Then i’ve tried creating a PBO

something like this

glBindBufferARB(GL_PIXEL_PACK_BUFFER_ARB,10000);

glPushAttrib	(GL_PIXEL_MODE_BIT);
glReadBuffer	(GL_COLOR_ATTACHMENT0_EXT);
glReadPixels  (0,0,textureWidth,textureHeight,GL_BGR_EXT,GL_UNSIGNED_BYTE,BUFFER_OFFSET(0));
pfn_glPopAttrib		();

//aviCapture->captureFrame(buffer);

glUnmapBufferARB(GL_PIXEL_PACK_BUFFER_ARB);
glBindBufferARB	(GL_PIXEL_PACK_BUFFER_ARB, 0); 

anyway that works, but its exactly the same speed as just using readpixels with the glReadBuffer(GL_COLOR_ATTACHMENT0_EXT), in some cases it might actually be slower.

My program works at about 75fps normally, with read pixels with PBO attached i get about 18fps. Just using read pixels the conventional way i get also 18fps.

What am I doing wrong ? I appear to be getting no fps improvement at all.

I am using Vista + a quadro 3400/400 card which is something like an nvidia 6800 card.

Normal glReadPixel operation is blocking call. But when you use glReadPixels with PBO then it is nonblocking call. What you have to do is to create two PBO buffers… once per frame copy data from first PBO to sysmem (or codec) and use second PBO to start glReadPixels. Then swap PBO buffers. In next frame do the same.

You will get framebuffer data with one frame behind but it will not stall your CPU.

hmm
i tried this

if(primaryBuffer) {
	pfn_glBindBufferARB(GL_PIXEL_PACK_BUFFER_ARB,10000);
	buffer = (UCHAR*) pfn_glMapBufferARB(GL_PIXEL_PACK_BUFFER_ARB, GL_READ_ONLY); 

	aviCapture->captureFrame(buffer);

	pfn_glUnmapBufferARB(GL_PIXEL_PACK_BUFFER_ARB);

	pfn_glBindBufferARB	(GL_PIXEL_PACK_BUFFER_ARB,10001);
	pfn_glReadPixels	(0,0,textureWidth,textureHeight,GL_BGR_EXT,GL_UNSIGNED_BYTE,BUFFER_OFFSET(0));		 
	pfn_glBindBufferARB	(GL_PIXEL_PACK_BUFFER_ARB,0);

	primaryBuffer = false;
}
else {
	pfn_glBindBufferARB(GL_PIXEL_PACK_BUFFER_ARB,10001);
	buffer = (UCHAR*) pfn_glMapBufferARB(GL_PIXEL_PACK_BUFFER_ARB, GL_READ_ONLY);  

	aviCapture->captureFrame(buffer);

	pfn_glUnmapBufferARB(GL_PIXEL_PACK_BUFFER_ARB);

	pfn_glBindBufferARB	(GL_PIXEL_PACK_BUFFER_ARB,10000);
	pfn_glReadPixels	(0,0,textureWidth,textureHeight,GL_BGR_EXT,GL_UNSIGNED_BYTE,BUFFER_OFFSET(0));		
	pfn_glBindBufferARB	(GL_PIXEL_PACK_BUFFER_ARB,0);

	primaryBuffer = true;
}

but i still only get 18fps. No speed increase at all just over using glReadPixels :frowning: Without the calls above i get 75fps.

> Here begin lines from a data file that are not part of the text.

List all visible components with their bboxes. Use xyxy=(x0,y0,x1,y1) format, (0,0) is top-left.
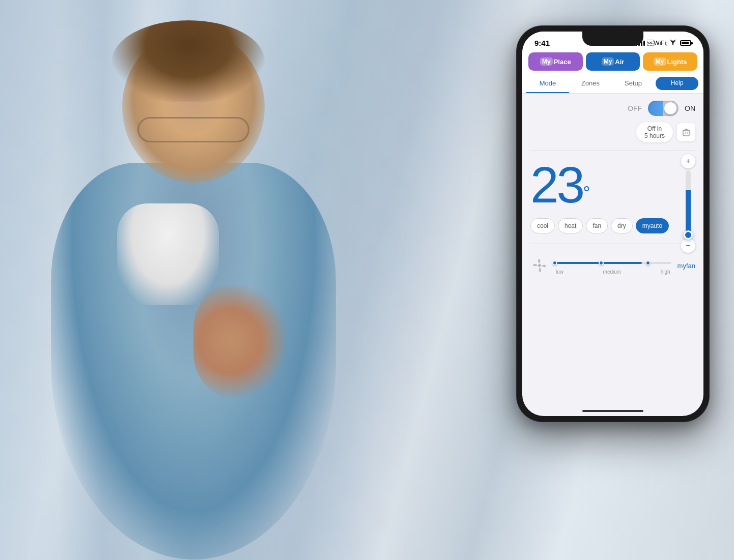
phone-mockup: 9:41 WiFi; xyxy=(516,25,710,422)
timer-row: Off in 5 hours xyxy=(530,122,695,142)
delete-timer-button[interactable] xyxy=(677,123,695,141)
fan-dot-low xyxy=(552,260,557,266)
timer-pill[interactable]: Off in 5 hours xyxy=(636,122,673,142)
fan-dot-high xyxy=(645,260,651,266)
signal-bar-4 xyxy=(643,41,645,46)
timer-label-line2: 5 hours xyxy=(644,132,665,139)
fan-label-medium: medium xyxy=(603,269,622,275)
myplace-my: My xyxy=(540,57,553,66)
svg-point-0 xyxy=(672,44,673,45)
home-indicator xyxy=(582,410,643,412)
power-row: OFF ON xyxy=(530,101,695,116)
temp-slider-thumb xyxy=(684,230,693,240)
main-scroll-area: OFF ON Off in 5 hours xyxy=(522,94,703,416)
fan-labels: low medium high xyxy=(555,269,671,275)
svg-point-4 xyxy=(538,264,541,267)
wifi-svg xyxy=(669,40,676,45)
tab-mylights[interactable]: My Lights xyxy=(643,52,697,71)
mylights-my: My xyxy=(654,57,666,66)
temp-slider-track[interactable] xyxy=(686,170,691,237)
tab-myplace[interactable]: My Place xyxy=(528,52,583,71)
nav-tab-setup[interactable]: Setup xyxy=(612,74,655,93)
mylights-name: Lights xyxy=(667,58,687,66)
fan-icon xyxy=(530,256,549,275)
mode-cool-button[interactable]: cool xyxy=(530,218,555,233)
trash-icon xyxy=(683,128,690,136)
myplace-name: Place xyxy=(554,58,571,66)
fan-mode-label[interactable]: myfan xyxy=(677,262,695,270)
svg-rect-1 xyxy=(683,130,689,136)
fan-label-low: low xyxy=(556,269,563,275)
section-divider xyxy=(530,151,695,151)
mode-fan-button[interactable]: fan xyxy=(586,218,608,233)
temperature-display: 23° xyxy=(530,159,695,210)
fan-svg-icon xyxy=(532,258,547,273)
off-label: OFF xyxy=(628,104,642,112)
phone-notch xyxy=(582,32,643,46)
battery-icon xyxy=(680,40,691,46)
section-divider-2 xyxy=(530,244,695,244)
timer-label-line1: Off in xyxy=(647,125,662,132)
myair-my: My xyxy=(602,57,614,66)
tab-myair[interactable]: My Air xyxy=(586,52,640,71)
fan-slider-track xyxy=(555,262,671,264)
wifi-icon: WiFi; xyxy=(647,40,676,47)
myair-name: Air xyxy=(615,58,624,66)
mode-dry-button[interactable]: dry xyxy=(611,218,633,233)
status-icons: WiFi; xyxy=(636,40,691,47)
nav-tabs: Mode Zones Setup Help xyxy=(522,74,703,94)
temperature-value: 23 xyxy=(530,156,583,213)
nav-tab-help[interactable]: Help xyxy=(656,77,698,90)
phone-screen: 9:41 WiFi; xyxy=(522,32,703,416)
fan-dot-medium xyxy=(599,260,604,266)
temp-decrease-button[interactable]: − xyxy=(681,239,695,253)
temperature-slider: + − xyxy=(681,154,695,253)
app-tabs: My Place My Air My Lights xyxy=(522,49,703,74)
phone-frame: 9:41 WiFi; xyxy=(516,25,710,422)
temperature-degree: ° xyxy=(583,183,590,203)
temperature-section: 23° + − xyxy=(530,159,695,210)
toggle-thumb xyxy=(664,102,676,114)
battery-fill xyxy=(682,42,689,44)
nav-tab-mode[interactable]: Mode xyxy=(526,74,569,93)
mode-myauto-button[interactable]: myauto xyxy=(636,218,669,233)
mode-buttons: cool heat fan dry myauto xyxy=(530,218,695,233)
nav-tab-zones[interactable]: Zones xyxy=(569,74,612,93)
fan-section: low medium high myfan xyxy=(530,252,695,279)
on-label: ON xyxy=(685,104,695,112)
mode-heat-button[interactable]: heat xyxy=(558,218,583,233)
temp-increase-button[interactable]: + xyxy=(681,154,695,168)
status-time: 9:41 xyxy=(534,39,550,47)
power-toggle[interactable] xyxy=(648,101,679,116)
fan-label-high: high xyxy=(661,269,670,275)
fan-speed-slider[interactable]: low medium high xyxy=(555,257,671,275)
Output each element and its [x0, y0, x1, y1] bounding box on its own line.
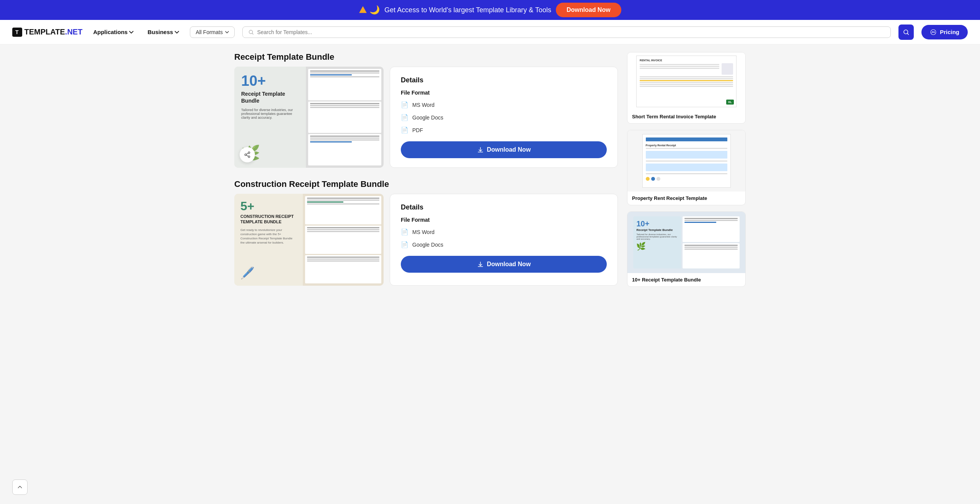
doc-preview-2: [308, 101, 381, 133]
small-sub: Tailored for diverse industries, our pro…: [636, 233, 678, 240]
dot-yellow: [646, 177, 650, 181]
banner-download-btn[interactable]: Download Now: [556, 3, 621, 17]
chevron-down-icon: [129, 30, 134, 34]
inv-line: [640, 86, 733, 87]
doc-line: [307, 229, 379, 230]
const-bundle-label: CONSTRUCTION RECEIPT TEMPLATE BUNDLE: [240, 214, 297, 225]
rental-invoice-label: Short Term Rental Invoice Template: [627, 110, 745, 123]
inv-line: [640, 68, 719, 69]
msword-label: MS Word: [412, 102, 434, 108]
prop-dots: [646, 177, 727, 181]
doc-line: [307, 231, 379, 232]
inv-line: [640, 78, 733, 79]
property-doc: Property Rental Receipt: [642, 134, 731, 188]
inv-line: [640, 64, 719, 65]
doc-line: [310, 103, 379, 104]
const-gdocs-icon: 📄: [401, 241, 408, 248]
doc-line: [310, 137, 379, 139]
inv-accent-line: [640, 80, 733, 81]
doc-line: [307, 260, 379, 262]
doc-line: [310, 105, 379, 106]
receipt-right-part: [306, 67, 384, 168]
share-button[interactable]: [240, 147, 255, 162]
small-leaf: 🌿: [636, 242, 678, 251]
doc-line: [310, 72, 379, 74]
construction-file-format-label: File Format: [401, 217, 607, 223]
sidebar-card-receipt-bundle[interactable]: 10+ Receipt Template Bundle Tailored for…: [627, 211, 746, 287]
format-dropdown[interactable]: All Formats: [190, 26, 235, 38]
doc-preview-1: [308, 69, 381, 100]
doc-line: [307, 227, 379, 228]
pricing-btn[interactable]: Pricing: [921, 25, 968, 39]
doc-line: [310, 70, 379, 72]
receipt-bundle-small-label: 10+ Receipt Template Bundle: [627, 273, 745, 286]
chevron-down-icon-2: [175, 30, 179, 34]
receipt-bundle-row: 10+ Receipt Template Bundle Tailored for…: [234, 67, 618, 168]
construction-bundle-title: Construction Receipt Template Bundle: [234, 179, 618, 189]
applications-menu[interactable]: Applications: [90, 27, 137, 37]
doc-line: [310, 76, 379, 77]
prop-header: [646, 137, 727, 141]
logo-box: T: [12, 28, 22, 37]
business-menu[interactable]: Business: [144, 27, 182, 37]
construction-download-btn[interactable]: Download Now: [401, 256, 607, 273]
search-submit-icon: [903, 29, 910, 36]
doc-line: [307, 203, 379, 205]
doc-line: [684, 249, 737, 250]
receipt-bundle-title: Receipt Template Bundle: [234, 52, 618, 62]
search-icon: [248, 29, 254, 35]
doc-line: [310, 136, 379, 137]
doc-line: [307, 198, 379, 199]
doc-line: [310, 139, 379, 141]
search-submit-btn[interactable]: [898, 25, 914, 40]
doc-line-accent: [307, 201, 343, 203]
search-bar: [242, 26, 891, 38]
receipt-small-visual: 10+ Receipt Template Bundle Tailored for…: [633, 216, 739, 268]
logo[interactable]: T TEMPLATE.NET: [12, 28, 82, 37]
svg-point-4: [248, 152, 250, 154]
sidebar: RENTAL INVOICE XL: [627, 52, 746, 287]
const-gdocs-label: Google Docs: [412, 242, 443, 248]
prop-section: [646, 151, 727, 159]
download-icon: [477, 146, 484, 153]
pen-decoration: 🖊️: [240, 266, 297, 280]
receipt-bundle-image[interactable]: 10+ Receipt Template Bundle Tailored for…: [234, 67, 384, 168]
msword-icon: 📄: [401, 101, 408, 108]
format-row-msword: 📄 MS Word: [401, 101, 607, 108]
top-banner: 🌙 Get Access to World's largest Template…: [0, 0, 980, 20]
construction-bundle-visual: 5+ CONSTRUCTION RECEIPT TEMPLATE BUNDLE …: [234, 194, 384, 286]
prop-line: [646, 160, 727, 162]
doc-line: [307, 259, 379, 260]
construction-bundle-image[interactable]: 5+ CONSTRUCTION RECEIPT TEMPLATE BUNDLE …: [234, 194, 384, 286]
doc-line: [310, 74, 351, 75]
const-msword-label: MS Word: [412, 229, 434, 235]
const-format-row-gdocs: 📄 Google Docs: [401, 241, 607, 248]
const-left: 5+ CONSTRUCTION RECEIPT TEMPLATE BUNDLE …: [234, 194, 303, 286]
share-icon: [244, 151, 251, 158]
search-input[interactable]: [257, 29, 885, 35]
construction-details-title: Details: [401, 203, 607, 211]
crown-icon: [930, 29, 937, 36]
const-download-icon: [477, 261, 484, 268]
invoice-doc: RENTAL INVOICE XL: [636, 56, 737, 107]
sidebar-card-rental-invoice[interactable]: RENTAL INVOICE XL: [627, 52, 746, 124]
doc-line: [684, 222, 716, 223]
prop-title-text: Property Rental Receipt: [646, 144, 727, 147]
construction-bundle-row: 5+ CONSTRUCTION RECEIPT TEMPLATE BUNDLE …: [234, 194, 618, 286]
receipt-bundle-section: Receipt Template Bundle 10+ Receipt Temp…: [234, 52, 618, 168]
sidebar-card-property-rent[interactable]: Property Rental Receipt Property Rent Re…: [627, 130, 746, 205]
svg-marker-0: [359, 7, 366, 13]
doc-line: [307, 200, 379, 201]
dot-gray: [657, 177, 660, 181]
dot-blue: [651, 177, 655, 181]
format-row-gdocs: 📄 Google Docs: [401, 114, 607, 121]
doc-line: [684, 218, 737, 219]
construction-bundle-section: Construction Receipt Template Bundle 5+ …: [234, 179, 618, 286]
receipt-details-card: Details File Format 📄 MS Word 📄 Google D…: [390, 67, 618, 168]
inv-line: [640, 66, 719, 67]
doc-line: [310, 107, 379, 108]
receipt-download-btn[interactable]: Download Now: [401, 141, 607, 158]
navbar: T TEMPLATE.NET Applications Business All…: [0, 20, 980, 44]
inv-line: [640, 84, 733, 85]
property-rent-label: Property Rent Receipt Template: [627, 191, 745, 205]
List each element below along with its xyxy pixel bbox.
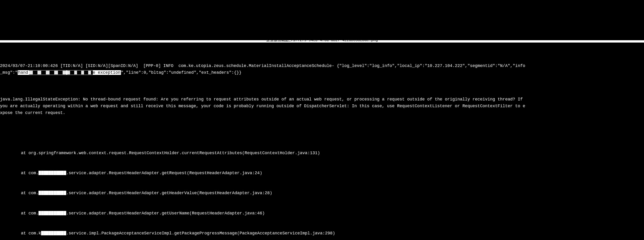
redacted-region: [29, 70, 66, 75]
stack-frame: at com.k██████████.service.impl.PackageA…: [0, 230, 644, 237]
hand-text: hand: [18, 70, 28, 75]
stack-frame: at com.███████████.service.adapter.Reque…: [0, 190, 644, 196]
stack-frame: at org.springframework.web.context.reque…: [0, 150, 644, 156]
highlighted-exception-text: hande exception: [18, 70, 121, 75]
log-line-1a: 2024/03/07-21:10:00:426 [TID:N/A] [SID:N…: [0, 62, 644, 69]
msg-label: _msg":": [0, 70, 18, 75]
stack-frame: at com.███████████.service.adapter.Reque…: [0, 170, 644, 176]
stack-trace: at org.springframework.web.context.reque…: [0, 136, 644, 240]
log-rest: ","line":0,"bltag":"undefined","ext_head…: [121, 70, 242, 75]
log-line-1b: _msg":"hande exception","line":0,"bltag"…: [0, 69, 644, 76]
terminal-output: 企业微信截图_71ff27s-94cb-4f6a-abzf-4zzab83dzb…: [0, 27, 644, 240]
exception-suffix: e exception: [93, 70, 120, 75]
window-title: 企业微信截图_71ff27s-94cb-4f6a-abzf-4zzab83dzb…: [0, 40, 644, 42]
exception-line-1: java.lang.IllegalStateException: No thre…: [0, 96, 644, 103]
exception-line-3: xpose the current request.: [0, 110, 644, 116]
filename-text: 企业微信截图_71ff27s-94cb-4f6a-abzf-4zzab83dzb…: [266, 40, 378, 42]
stack-frame: at com.███████████.service.adapter.Reque…: [0, 210, 644, 217]
exception-line-2: you are actually operating within a web …: [0, 103, 644, 110]
redacted-region-2: [67, 70, 93, 75]
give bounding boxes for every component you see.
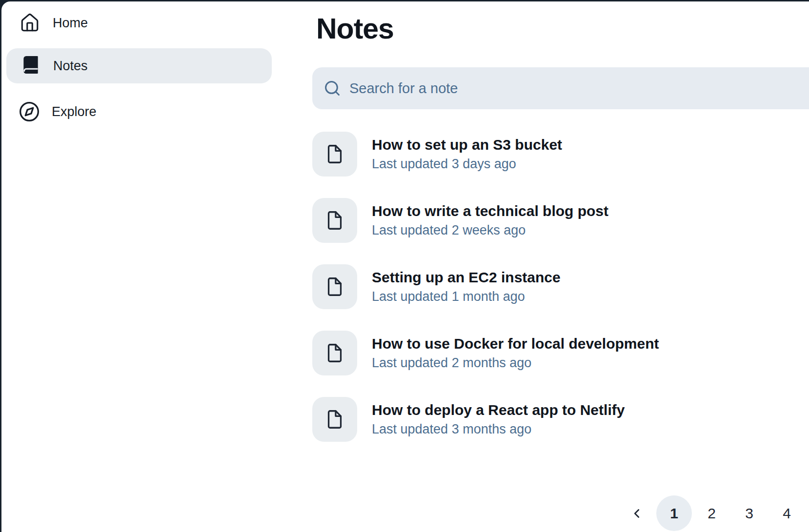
note-updated: Last updated 3 days ago	[372, 157, 562, 172]
note-updated: Last updated 3 months ago	[372, 422, 625, 437]
sidebar-item-home[interactable]: Home	[20, 10, 88, 36]
note-list-item[interactable]: How to write a technical blog post Last …	[312, 198, 794, 243]
search-bar[interactable]	[312, 67, 809, 109]
pagination-page-1[interactable]: 1	[656, 495, 692, 531]
sidebar-item-label: Notes	[53, 59, 88, 74]
app-window: Home Notes Explore Notes	[1, 1, 809, 532]
home-icon	[20, 13, 40, 33]
sidebar-item-label: Home	[53, 16, 88, 31]
sidebar-item-explore[interactable]: Explore	[19, 98, 97, 125]
chevron-left-icon	[629, 506, 644, 521]
note-updated: Last updated 1 month ago	[372, 290, 561, 304]
note-title: How to set up an S3 bucket	[372, 137, 562, 153]
note-updated: Last updated 2 weeks ago	[372, 223, 608, 238]
file-icon	[312, 132, 357, 177]
note-title: How to deploy a React app to Netlify	[372, 402, 625, 418]
note-list-item[interactable]: Setting up an EC2 instance Last updated …	[312, 264, 794, 309]
sidebar: Home Notes Explore	[1, 1, 280, 532]
pagination: 1 2 3 4	[619, 495, 805, 531]
search-icon	[323, 79, 342, 98]
file-icon	[312, 264, 357, 309]
pagination-page-3[interactable]: 3	[731, 495, 767, 531]
note-list: How to set up an S3 bucket Last updated …	[312, 132, 794, 463]
file-icon	[312, 198, 357, 243]
note-title: Setting up an EC2 instance	[372, 269, 561, 285]
pagination-page-2[interactable]: 2	[694, 495, 729, 531]
pagination-prev-button[interactable]	[619, 495, 654, 531]
file-icon	[312, 331, 357, 375]
note-title: How to write a technical blog post	[372, 203, 608, 219]
note-title: How to use Docker for local development	[372, 335, 659, 352]
compass-icon	[19, 101, 40, 122]
file-icon	[312, 397, 357, 442]
note-updated: Last updated 2 months ago	[372, 356, 659, 371]
page-title: Notes	[316, 12, 394, 45]
note-list-item[interactable]: How to deploy a React app to Netlify Las…	[312, 397, 794, 442]
pagination-page-4[interactable]: 4	[769, 495, 805, 531]
note-list-item[interactable]: How to set up an S3 bucket Last updated …	[312, 132, 794, 177]
search-input[interactable]	[349, 80, 809, 97]
sidebar-item-label: Explore	[52, 104, 97, 119]
note-list-item[interactable]: How to use Docker for local development …	[312, 331, 794, 375]
sidebar-item-notes[interactable]: Notes	[6, 48, 272, 83]
book-icon	[21, 55, 40, 77]
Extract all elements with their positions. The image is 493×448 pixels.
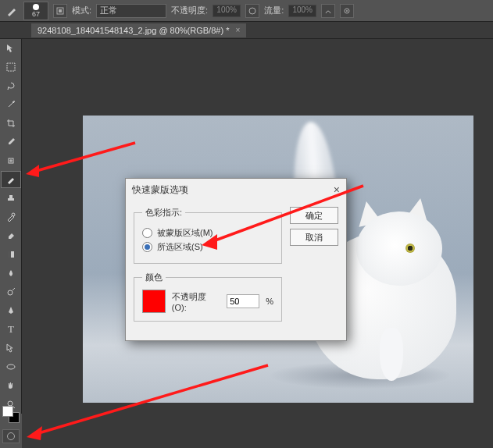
options-bar: 67 模式: 正常 不透明度: 100% 流量: 100%: [0, 0, 493, 22]
pressure-opacity-icon[interactable]: [245, 4, 259, 18]
brush-tool[interactable]: [1, 171, 21, 188]
color-swatch[interactable]: [142, 290, 166, 313]
dodge-tool[interactable]: [1, 283, 21, 300]
opacity-label: 不透明度(O):: [172, 291, 220, 312]
opacity-label: 不透明度:: [171, 5, 208, 16]
path-tool[interactable]: [1, 340, 21, 357]
stamp-tool[interactable]: [1, 190, 21, 207]
lasso-tool[interactable]: [1, 77, 21, 94]
svg-rect-5: [7, 63, 15, 71]
svg-point-11: [8, 290, 13, 295]
foreground-color-swatch[interactable]: [2, 406, 13, 417]
svg-point-4: [346, 10, 348, 12]
document-tab[interactable]: 9248108_184041548143_2.jpg @ 80%(RGB/8#)…: [31, 23, 246, 37]
radio-label: 所选区域(S): [157, 241, 203, 253]
mode-label: 模式:: [72, 5, 91, 16]
radio-icon: [142, 242, 152, 252]
brush-size-value: 67: [32, 10, 40, 18]
gradient-tool[interactable]: [1, 246, 21, 263]
hand-tool[interactable]: [1, 377, 21, 394]
cancel-button[interactable]: 取消: [290, 229, 338, 246]
move-tool[interactable]: [1, 40, 21, 57]
opacity-value[interactable]: 100%: [213, 5, 241, 17]
fieldset-legend: 颜色: [142, 272, 166, 283]
color-swatches[interactable]: [2, 406, 20, 423]
shape-tool[interactable]: [1, 358, 21, 375]
brush-preset-picker[interactable]: 67: [23, 2, 48, 20]
quick-mask-icon: [7, 432, 15, 440]
blend-mode-select[interactable]: 正常: [96, 4, 166, 18]
percent-unit: %: [266, 297, 273, 306]
wand-tool[interactable]: [1, 96, 21, 113]
pressure-size-icon[interactable]: [340, 4, 354, 18]
color-indicates-fieldset: 色彩指示: 被蒙版区域(M) 所选区域(S): [134, 207, 282, 264]
airbrush-icon[interactable]: [321, 4, 335, 18]
color-fieldset: 颜色 不透明度(O): %: [134, 272, 282, 322]
brush-tool-icon: [5, 4, 19, 18]
svg-point-6: [13, 101, 15, 102]
document-tab-bar: 9248108_184041548143_2.jpg @ 80%(RGB/8#)…: [0, 22, 493, 39]
document-title: 9248108_184041548143_2.jpg @ 80%(RGB/8#)…: [38, 26, 229, 35]
close-icon[interactable]: ×: [334, 183, 340, 196]
radio-masked-areas[interactable]: 被蒙版区域(M): [142, 227, 273, 239]
eraser-tool[interactable]: [1, 227, 21, 244]
svg-point-12: [7, 364, 15, 369]
svg-rect-10: [8, 251, 11, 258]
radio-selected-areas[interactable]: 所选区域(S): [142, 241, 273, 253]
fieldset-legend: 色彩指示:: [142, 207, 185, 219]
type-tool[interactable]: T: [1, 321, 21, 338]
brush-panel-toggle-icon[interactable]: [53, 4, 67, 18]
opacity-input[interactable]: [227, 294, 259, 308]
toolbox: T: [0, 39, 22, 414]
flow-label: 流量:: [264, 5, 284, 16]
heal-tool[interactable]: [1, 152, 21, 169]
blur-tool[interactable]: [1, 265, 21, 282]
flow-value[interactable]: 100%: [288, 5, 316, 17]
dialog-title: 快速蒙版选项: [132, 183, 188, 197]
svg-rect-1: [59, 9, 62, 12]
crop-tool[interactable]: [1, 115, 21, 132]
svg-point-2: [249, 8, 255, 14]
eyedropper-tool[interactable]: [1, 133, 21, 151]
quick-mask-button[interactable]: [2, 429, 20, 443]
close-icon[interactable]: ×: [235, 26, 240, 34]
ok-button[interactable]: 确定: [290, 207, 338, 224]
dialog-titlebar[interactable]: 快速蒙版选项 ×: [126, 179, 346, 201]
radio-icon: [142, 228, 152, 238]
marquee-tool[interactable]: [1, 59, 21, 76]
radio-label: 被蒙版区域(M): [157, 227, 213, 239]
history-brush-tool[interactable]: [1, 208, 21, 226]
quick-mask-options-dialog: 快速蒙版选项 × 确定 取消 色彩指示: 被蒙版区域(M) 所选区域(S) 颜色…: [125, 178, 347, 341]
pen-tool[interactable]: [1, 302, 21, 319]
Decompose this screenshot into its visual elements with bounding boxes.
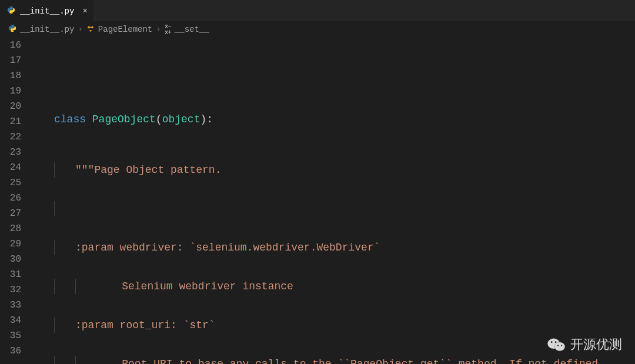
code-area[interactable]: class PageObject(object): """Page Object… — [33, 38, 635, 364]
symbol-class-icon — [86, 24, 95, 35]
line-number: 34 — [0, 313, 21, 328]
code-line: Root URI to base any calls to the ``Page… — [33, 356, 635, 364]
breadcrumb-method[interactable]: __set__ — [175, 25, 209, 34]
line-number: 29 — [0, 236, 21, 252]
line-number: 28 — [0, 221, 21, 236]
breadcrumb-file[interactable]: __init__.py — [20, 25, 74, 34]
line-number: 35 — [0, 328, 21, 343]
line-number: 32 — [0, 282, 21, 298]
chevron-right-icon: › — [156, 25, 161, 34]
line-number: 18 — [0, 68, 21, 84]
editor[interactable]: 1617181920212223242526272829303132333435… — [0, 38, 635, 364]
tab-init-py[interactable]: __init__.py × — [0, 0, 93, 21]
line-number: 22 — [0, 129, 21, 145]
tab-bar: __init__.py × — [0, 0, 635, 21]
breadcrumb: __init__.py › PageElement › x−x+ __set__ — [0, 21, 635, 38]
chevron-right-icon: › — [78, 25, 82, 34]
line-number: 26 — [0, 191, 21, 206]
line-number: 33 — [0, 298, 21, 313]
code-line: class PageObject(object): — [33, 112, 635, 127]
tab-close-icon[interactable]: × — [82, 6, 87, 16]
line-number: 16 — [0, 38, 21, 53]
line-number-gutter: 1617181920212223242526272829303132333435… — [0, 38, 33, 364]
line-number: 19 — [0, 84, 21, 99]
line-number: 31 — [0, 267, 21, 282]
line-number: 21 — [0, 114, 21, 129]
code-line — [33, 61, 635, 76]
python-file-icon — [7, 6, 15, 16]
code-line: :param webdriver: `selenium.webdriver.We… — [33, 240, 635, 255]
code-line: """Page Object pattern. — [33, 162, 635, 178]
line-number: 17 — [0, 53, 21, 68]
code-line: Selenium webdriver instance — [33, 279, 635, 294]
line-number: 27 — [0, 206, 21, 221]
line-number: 24 — [0, 160, 21, 175]
code-line — [33, 201, 635, 216]
line-number: 36 — [0, 343, 21, 359]
tab-label: __init__.py — [20, 6, 74, 16]
line-number: 30 — [0, 252, 21, 267]
line-number: 23 — [0, 145, 21, 160]
line-number: 25 — [0, 175, 21, 191]
symbol-method-icon: x−x+ — [165, 24, 171, 35]
line-number: 20 — [0, 99, 21, 114]
python-file-icon — [8, 24, 16, 35]
code-line: :param root_uri: `str` — [33, 318, 635, 333]
breadcrumb-class[interactable]: PageElement — [98, 25, 152, 34]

75, 18 fps ? You are vsynced, not good for benchmarking…

Try to bench w/o aviCapture->captureFrame(buffer) calls.
Do you haver any gl errors. Call glGetError before and after readback.

And finally… you say its a NV4x based GPU. What about chipset? Is it Intel or SIS, VIA? Is it AGP or PCI-X?

its PCI-E
intel chipset

and i was benching without the avicapture calls

No expert in this, but some wild thoughts:

  • I see you’re using GL_BGR_EXT, however isn’t it likely that the framebuffer has an alpha channel (even though you didn’t ask for one)? Also, is that the native format for the framebuffer (and not GL_RGBA)? Afaik, in either case the driver would have to convert the texture before presenting it to you. I’d try different pixel formats and see if speed improves.

  • Are you bandwidth limited, ie if you decrease the size of the ReadPixel call, does the speed increase?

my FBO i only requested RGB format, but I could try requesting RGBA and yes if the resolution is lower the frame rate increases.

Very strange… did you tried that on another machine? Do you have example to reproduce problem, so I can test it here? Do you use dualview mode?

i dont have any other machines to test it on currently,
i do use dualview, i’ll try disabling that. Worth a shot.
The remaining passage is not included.